To understand this article and the underlying concepts, let me briefly explain the most important cornerstones of our development environment and infrastructure.
Environment
We are currently using a single-stage kubernetes environment – called stable – to deploy all of our applications. We basically follow a microservice approach. Therefore, every application might depend on other services to run properly. So far, this is nothing special.
Runtime
We use Google Cloud to provide Kubernetes (GKE). As you can imagine, we also want to use other managed services, apart from GKE to make full use of the possibilities the cloud offers. Otherwise, we would have to provide services like databases, redis, or even AI services ourselves within kubernetes. This automatically raises the question how to provide, say, a database alongside a normal kubernetes deployment.

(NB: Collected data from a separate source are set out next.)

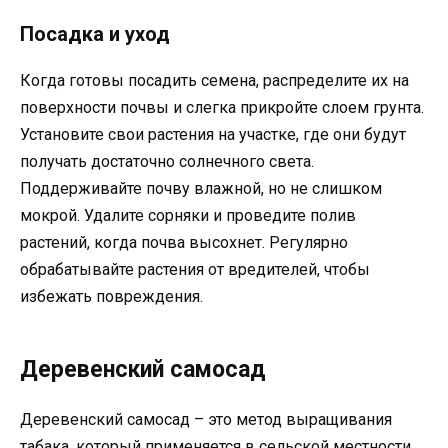
Посадка и уход
Когда готовы посадить семена, распределите их на
поверхности почвы и слегка прикройте слоем грунта.
Установите свои растения на участке, где они будут
получать достаточно солнечного света.
Поддерживайте почву влажной, но не слишком
мокрой. Удалите сорняки и проведите полив
растений, когда почва высохнет. Регулярно
обрабатывайте растения от вредителей, чтобы
избежать повреждения.
Деревенский самосад
Деревенский самосад – это метод выращивания
табака, который применяется в сельской местности,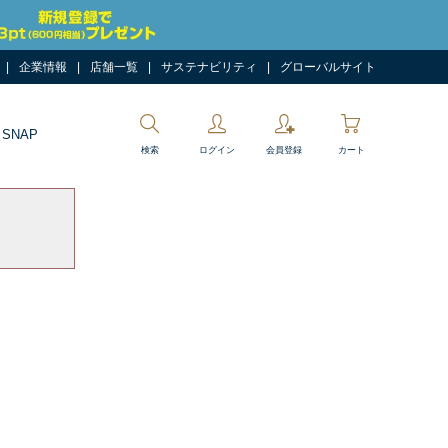
企業情報
店舗一覧
サステナビリティ
グローバルサイト
 SNAP
検索
ログイン
会員登録
カート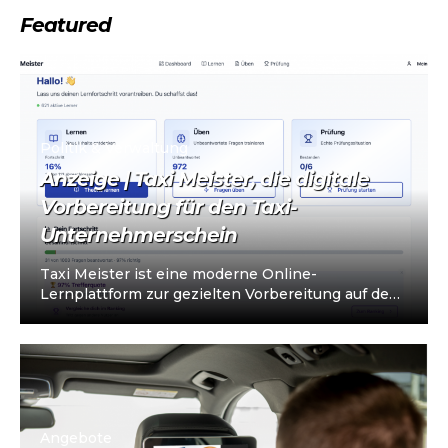
Featured
Politik & Verwaltung
Anzeige | Taxi Meister, die digitale
Vorbereitung für den Taxi-
Unternehmerschein
Taxi Meister ist eine moderne Online-
Lernplattform zur gezielten Vorbereitung auf den
Taxi- und Mietwagen-Unternehmerschein (IHK).
Die Plattform richtet sich an…
Angebote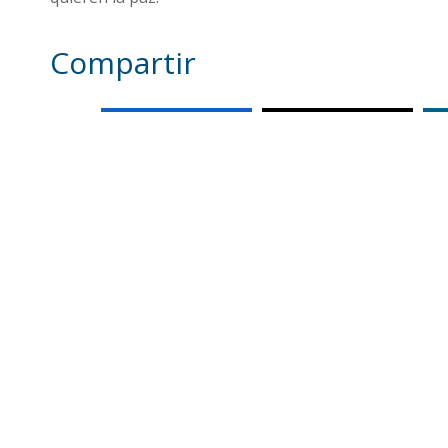
Compartir
Otras noticias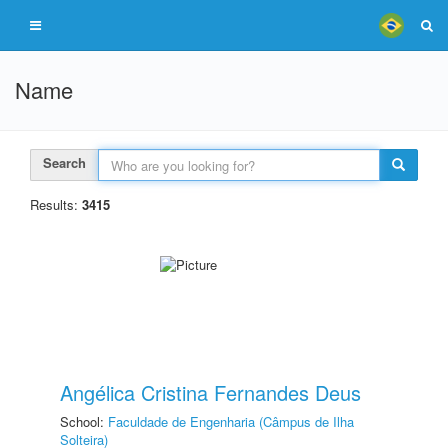
Name
Search
Results:
3415
Angélica Cristina Fernandes Deus
School:
Faculdade de Engenharia (Câmpus de Ilha
Solteira)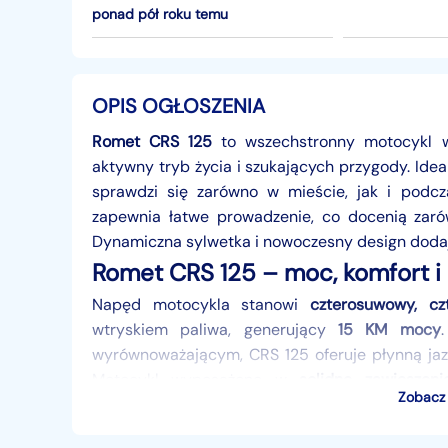
ponad pół roku temu
OPIS OGŁOSZENIA
Romet CRS 125
to wszechstronny motocykl w
aktywny tryb życia i szukających przygody. Ide
sprawdzi się zarówno w mieście, jak i podcza
zapewnia łatwe prowadzenie, co docenią zarów
Dynamiczna sylwetka i nowoczesny design dodają
Romet CRS 125 – moc, komfort i
Napęd motocykla stanowi
czterosuwowy, cz
wtryskiem paliwa, generujący
15 KM mocy
wyrównoważającym, CRS 125 oferuje płynną jaz
Motocykl wyposażono w
solidne zawiesze
Zobacz 
prowadzenie na asfalcie, a po dokupieniu zes
terenie.
Hydrauliczne hamulce tarczowe na przó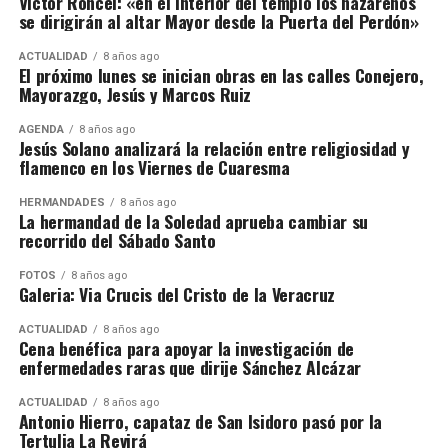
Victor Roncel: «en el interior del templo los nazarenos
se dirigirán al altar Mayor desde la Puerta del Perdón»
ACTUALIDAD
8 años ago
El próximo lunes se inician obras en las calles Conejero,
Mayorazgo, Jesús y Marcos Ruiz
AGENDA
8 años ago
Jesús Solano analizará la relación entre religiosidad y
flamenco en los Viernes de Cuaresma
HERMANDADES
8 años ago
La hermandad de la Soledad aprueba cambiar su
recorrido del Sábado Santo
FOTOS
8 años ago
Galeria: Via Crucis del Cristo de la Veracruz
ACTUALIDAD
8 años ago
Cena benéfica para apoyar la investigación de
enfermedades raras que dirije Sánchez Alcázar
ACTUALIDAD
8 años ago
Antonio Hierro, capataz de San Isidoro pasó por la
Tertulia La Revirá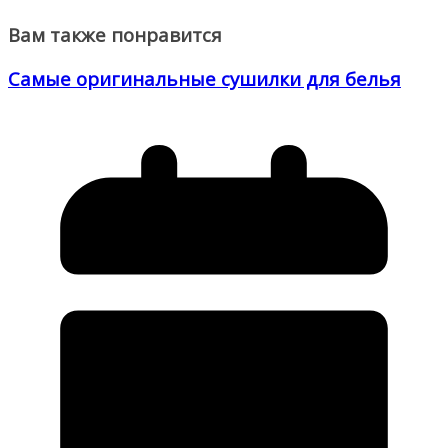
Вам также понравится
Самые оригинальные сушилки для белья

Config Connector and Config Sync
Our solution for this problem is Google Config Connector. In a nutshell, it allows us to not only create kubernetes-native resources like deployments, ingresses or services, but GCP-native resources like databases, redis instances or even DNS names as well. It’s important to note here, that the resource description is still provided as a kubernetes resource in the form of a *.yaml file. The final part in our setup is Config Sync, another operator which is capable of checking out a git repository (our deployment repo) and applying all containing resources to the cluster.
Dynamic environments
Finally, a single-stage approach comes with some obvious drawbacks. For instance, problems might arise when:
- An application needs a different version of a dependent service than the deployed one.
- An application is running tests and impacts other services.
- A developer wants to test some behavior without modifying the data structure.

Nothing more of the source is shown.